Выбрать главу

— И перед кем же? Тайна?

Дождь умерил свой пыл к тому времени, что я подъезжал к больнице. Парковка оказалась наполовину пустой, припарковался как можно ближе к воротам, мелкий дождь резал грубыми полосами. И на секунду, выйдя из машины, замер, устремив взгляд к больнице, своей структурой напоминавший снаружи старый замок. Моё лицо орошали холодные капли, а я наблюдал. Наблюдал за окнами, за тремя этажами, на которых жили маленькие люди, считающие себя отдельной от мира кастой, здесь лежачие утверждали, что умеют танцевать, безрукие предоставляли свои рисунки, слепые что-то подолгу рассматривали в зеркальном отражении. В окнах пару раз мелькали силуэты. На втором этаже, на разных конца коридора застыли два окна, на подоконнике одного, как обычно, сидела старая, откормленная ворона брата. Второе же всегда привлекало к себе взгляд яркой новогодней гирляндой, светящейся круглой год. Энрике — парень специфический. Очень удивлял тот факт, что безумный колясочник и мой мирный, тихий, неспособный на авантюры брат, нашли общий язык, и походу, стали лучшими друзьями. Было ещё одно окно. Застыло оно на третьем этаже, возле пожарной лестницы. Да, не спорю, у меня есть тайна, о которой я никому не говорю. Тайна цвета апельсина. Или даже самого солнца.

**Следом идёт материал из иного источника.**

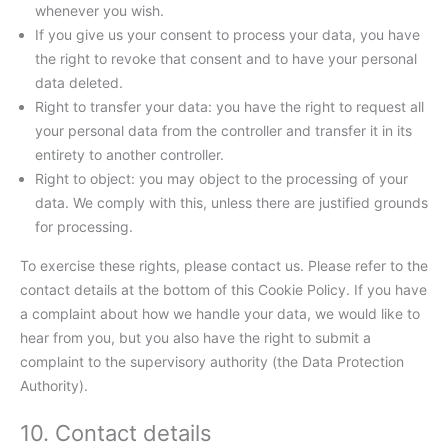
whenever you wish.
If you give us your consent to process your data, you have
the right to revoke that consent and to have your personal
data deleted.
Right to transfer your data: you have the right to request all
your personal data from the controller and transfer it in its
entirety to another controller.
Right to object: you may object to the processing of your
data. We comply with this, unless there are justified grounds
for processing.
To exercise these rights, please contact us. Please refer to the
contact details at the bottom of this Cookie Policy. If you have
a complaint about how we handle your data, we would like to
hear from you, but you also have the right to submit a
complaint to the supervisory authority (the Data Protection
Authority).
10. Contact details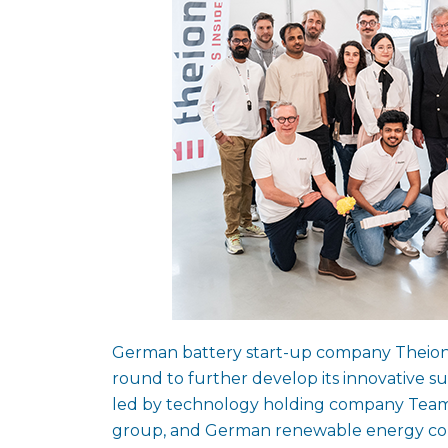
German battery start-up company Theion ha
round to further develop its innovative s
led by technology holding company Team
group, and German renewable energy compa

— Так и стой там! Продолжай мокнуть и радовать этим зрелищем моё несчастное, разбитое сердце!

Окно с гирляндой распахнулось и оттуда высунулось наполовину тело, имеющее до удивления прекрасное, с несколько женственными, изящными чертами лицо. Когда-нибудь этот парень вывалится во двор больницы, и уверен, в тот день все вздохнут облегчением.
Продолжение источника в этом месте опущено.